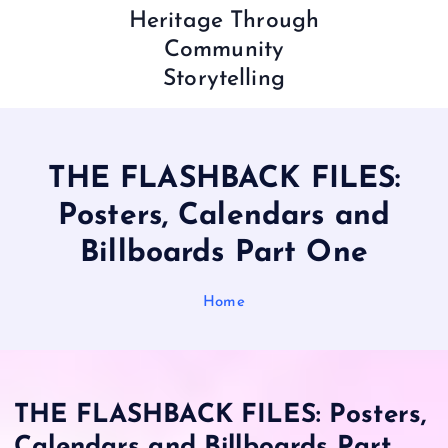
Heritage Through
Community
Storytelling
THE FLASHBACK FILES:
Posters, Calendars and
Billboards Part One
Home
THE FLASHBACK FILES: Posters,
Calendars and Billboards Part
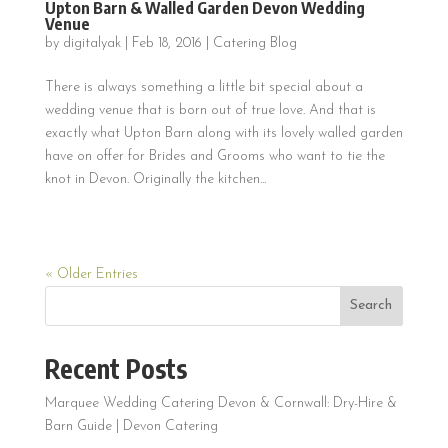
Upton Barn & Walled Garden Devon Wedding
Venue
by
digitalyak
|
Feb 18, 2016
|
Catering Blog
There is always something a little bit special about a
wedding venue that is born out of true love. And that is
exactly what Upton Barn along with its lovely walled garden
have on offer for Brides and Grooms who want to tie the
knot in Devon. Originally the kitchen...
« Older Entries
Search
Recent Posts
Marquee Wedding Catering Devon & Cornwall: Dry-Hire &
Barn Guide | Devon Catering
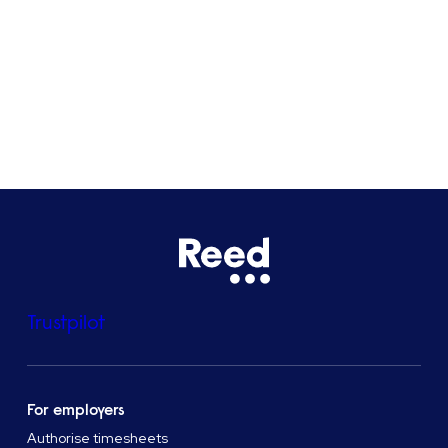
Bristol
See all locations
Trustpilot
For employers
Authorise timesheets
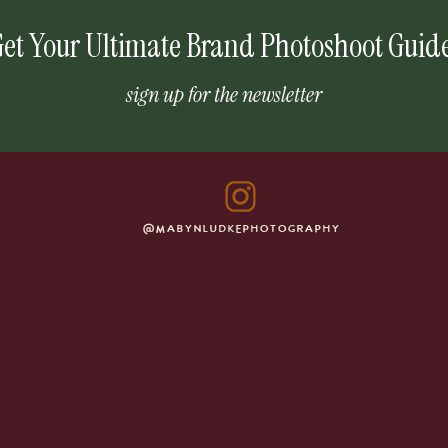
et Your Ultimate Brand Photoshoot Guid
sign up for the newsletter
@MABYNLUDKEPHOTOGRAPHY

# WHAT TO DO
All entries need to be duplicated exactly, apart from the images.

# WRITTEN RESPONSE
Heritage Through
Community
Storytelling
THE FLASHBACK FILES:
Posters, Calendars and
Billboards Part One
Home
THE FLASHBACK FILES: Posters,
Calendars and Billboards Part
Upton Barn & Walled Garden Devon Wedding
Venue
by
digitalyak
|
Feb 18, 2016
|
Catering Blog
There is always something a little bit special about a
wedding venue that is born out of true love. And that is
exactly what Upton Barn along with its lovely walled garden
have on offer for Brides and Grooms who want to tie the
knot in Devon. Originally the kitchen...
« Older Entries
Search
Recent Posts
Marquee Wedding Catering Devon & Cornwall: Dry-Hire &
Barn Guide | Devon Catering
Bristol
See all locations
Trustpilot
For employers
Authorise timesheets
et Your Ultimate Brand Photoshoot Guid
sign up for the newsletter
@MABYNLUDKEPHOTOGRAPHY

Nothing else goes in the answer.